Deel’s lawsuit, filed against People Center, Inc. (doing business as Rippling) and unnamed defendants, accuses Conrad of repeating past behavior. 

“Rippling and Conrad have fallen back on his old playbook: cheating,” Deel’s lawsuit reads. 

The lawsuit includes claims that whistleblowers reported Rippling was misappropriating client payroll tax and social benefit funds by classifying them as company earnings.
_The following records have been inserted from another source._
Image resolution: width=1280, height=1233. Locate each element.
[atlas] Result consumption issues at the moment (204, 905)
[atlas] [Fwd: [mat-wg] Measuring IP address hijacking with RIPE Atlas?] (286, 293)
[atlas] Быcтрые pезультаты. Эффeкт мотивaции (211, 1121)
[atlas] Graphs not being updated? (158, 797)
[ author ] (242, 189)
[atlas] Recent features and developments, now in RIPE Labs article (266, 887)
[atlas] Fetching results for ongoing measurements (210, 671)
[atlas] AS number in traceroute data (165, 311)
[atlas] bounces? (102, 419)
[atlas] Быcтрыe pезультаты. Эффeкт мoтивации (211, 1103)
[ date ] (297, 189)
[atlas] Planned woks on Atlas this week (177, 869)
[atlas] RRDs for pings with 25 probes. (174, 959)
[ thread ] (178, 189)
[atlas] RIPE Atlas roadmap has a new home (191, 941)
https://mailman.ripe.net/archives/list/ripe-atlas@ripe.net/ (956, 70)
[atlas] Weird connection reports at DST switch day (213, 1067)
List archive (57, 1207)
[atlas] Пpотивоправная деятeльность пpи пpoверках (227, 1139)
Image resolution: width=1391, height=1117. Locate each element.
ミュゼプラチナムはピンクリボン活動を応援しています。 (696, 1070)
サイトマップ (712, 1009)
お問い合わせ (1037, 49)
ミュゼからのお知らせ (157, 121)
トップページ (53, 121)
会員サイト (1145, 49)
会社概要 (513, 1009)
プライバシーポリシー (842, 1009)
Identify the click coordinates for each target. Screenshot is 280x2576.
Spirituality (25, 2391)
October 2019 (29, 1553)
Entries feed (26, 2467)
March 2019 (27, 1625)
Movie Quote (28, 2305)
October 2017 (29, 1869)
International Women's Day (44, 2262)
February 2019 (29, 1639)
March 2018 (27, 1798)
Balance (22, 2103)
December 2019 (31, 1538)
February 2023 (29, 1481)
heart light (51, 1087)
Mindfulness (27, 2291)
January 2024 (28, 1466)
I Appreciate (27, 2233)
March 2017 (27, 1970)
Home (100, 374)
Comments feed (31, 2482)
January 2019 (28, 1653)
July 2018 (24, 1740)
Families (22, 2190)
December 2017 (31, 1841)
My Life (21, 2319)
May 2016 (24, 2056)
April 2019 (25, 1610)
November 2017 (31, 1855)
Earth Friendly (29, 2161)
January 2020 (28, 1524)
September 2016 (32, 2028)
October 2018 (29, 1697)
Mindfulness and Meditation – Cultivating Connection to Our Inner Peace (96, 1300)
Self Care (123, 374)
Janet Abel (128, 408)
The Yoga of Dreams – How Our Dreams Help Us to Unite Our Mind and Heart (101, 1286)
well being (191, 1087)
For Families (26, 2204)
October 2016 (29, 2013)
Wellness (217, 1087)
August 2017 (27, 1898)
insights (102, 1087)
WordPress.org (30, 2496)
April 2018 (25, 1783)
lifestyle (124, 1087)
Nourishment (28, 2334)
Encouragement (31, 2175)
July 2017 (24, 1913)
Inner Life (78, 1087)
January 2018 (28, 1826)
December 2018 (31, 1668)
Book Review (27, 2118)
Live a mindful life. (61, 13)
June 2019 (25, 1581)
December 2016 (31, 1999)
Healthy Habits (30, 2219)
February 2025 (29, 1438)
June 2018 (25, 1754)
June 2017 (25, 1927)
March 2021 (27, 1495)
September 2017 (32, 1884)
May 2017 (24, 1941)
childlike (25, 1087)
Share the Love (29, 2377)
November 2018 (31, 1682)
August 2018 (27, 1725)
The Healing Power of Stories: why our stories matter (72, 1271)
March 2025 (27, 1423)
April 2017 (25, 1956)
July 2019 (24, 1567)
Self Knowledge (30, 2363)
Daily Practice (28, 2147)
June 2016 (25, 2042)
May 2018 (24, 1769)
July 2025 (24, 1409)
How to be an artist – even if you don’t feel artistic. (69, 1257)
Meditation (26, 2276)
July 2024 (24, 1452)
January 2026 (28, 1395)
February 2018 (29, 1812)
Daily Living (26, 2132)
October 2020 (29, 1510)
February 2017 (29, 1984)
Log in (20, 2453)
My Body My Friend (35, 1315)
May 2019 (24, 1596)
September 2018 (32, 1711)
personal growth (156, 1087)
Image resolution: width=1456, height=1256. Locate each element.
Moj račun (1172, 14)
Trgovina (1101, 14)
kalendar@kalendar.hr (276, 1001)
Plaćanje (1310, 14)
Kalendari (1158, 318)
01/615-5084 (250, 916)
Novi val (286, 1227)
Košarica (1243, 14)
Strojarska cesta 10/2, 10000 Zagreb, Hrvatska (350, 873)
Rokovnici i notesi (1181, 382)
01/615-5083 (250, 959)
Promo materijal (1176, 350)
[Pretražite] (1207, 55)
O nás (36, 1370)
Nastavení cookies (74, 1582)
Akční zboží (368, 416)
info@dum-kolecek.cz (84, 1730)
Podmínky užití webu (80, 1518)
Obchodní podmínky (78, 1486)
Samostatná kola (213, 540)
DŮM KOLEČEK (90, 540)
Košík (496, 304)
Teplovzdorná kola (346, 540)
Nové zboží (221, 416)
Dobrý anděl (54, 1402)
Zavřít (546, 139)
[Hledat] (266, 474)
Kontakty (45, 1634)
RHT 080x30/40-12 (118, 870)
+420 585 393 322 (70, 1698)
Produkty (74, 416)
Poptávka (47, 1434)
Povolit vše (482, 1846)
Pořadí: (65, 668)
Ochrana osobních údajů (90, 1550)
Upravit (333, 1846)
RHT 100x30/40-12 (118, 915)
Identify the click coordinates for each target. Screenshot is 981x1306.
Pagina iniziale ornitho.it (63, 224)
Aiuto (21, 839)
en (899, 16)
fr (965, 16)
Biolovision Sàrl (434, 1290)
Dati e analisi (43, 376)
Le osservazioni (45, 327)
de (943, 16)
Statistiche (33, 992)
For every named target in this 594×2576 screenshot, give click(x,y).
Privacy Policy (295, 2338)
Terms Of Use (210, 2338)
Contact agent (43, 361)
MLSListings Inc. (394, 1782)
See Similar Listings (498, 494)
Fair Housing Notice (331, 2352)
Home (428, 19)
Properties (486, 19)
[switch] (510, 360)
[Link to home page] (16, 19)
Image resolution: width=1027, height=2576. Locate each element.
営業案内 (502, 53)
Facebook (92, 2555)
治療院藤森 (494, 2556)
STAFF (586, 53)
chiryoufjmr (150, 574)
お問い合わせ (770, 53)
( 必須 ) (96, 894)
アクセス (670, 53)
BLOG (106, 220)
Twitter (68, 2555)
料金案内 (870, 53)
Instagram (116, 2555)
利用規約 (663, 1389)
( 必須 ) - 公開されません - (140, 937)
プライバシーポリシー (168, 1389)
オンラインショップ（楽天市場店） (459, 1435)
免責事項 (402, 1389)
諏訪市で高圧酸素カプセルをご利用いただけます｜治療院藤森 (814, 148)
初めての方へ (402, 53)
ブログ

“Just one example of Rippling’s casual yet appalling lawlessness, on information and belief, whistleblowers have expressed concern that Rippling was not remitting its customers’ payroll tax and social benefits dollars to local taxation authorities as required, but instead was categorizing and reporting these funds as its own earnings,” Deel said in its lawsuit. “On information and belief, not only does Rippling steal these funds from its clients, but also from its own employees by using a similar scheme.” 

While the lawsuit brought by Deel remains ongoing and the claims are unproven, the allegations, coupled with Rippling’s conflicting statements in regulatory filings, raise questions about transparency and regulatory oversight.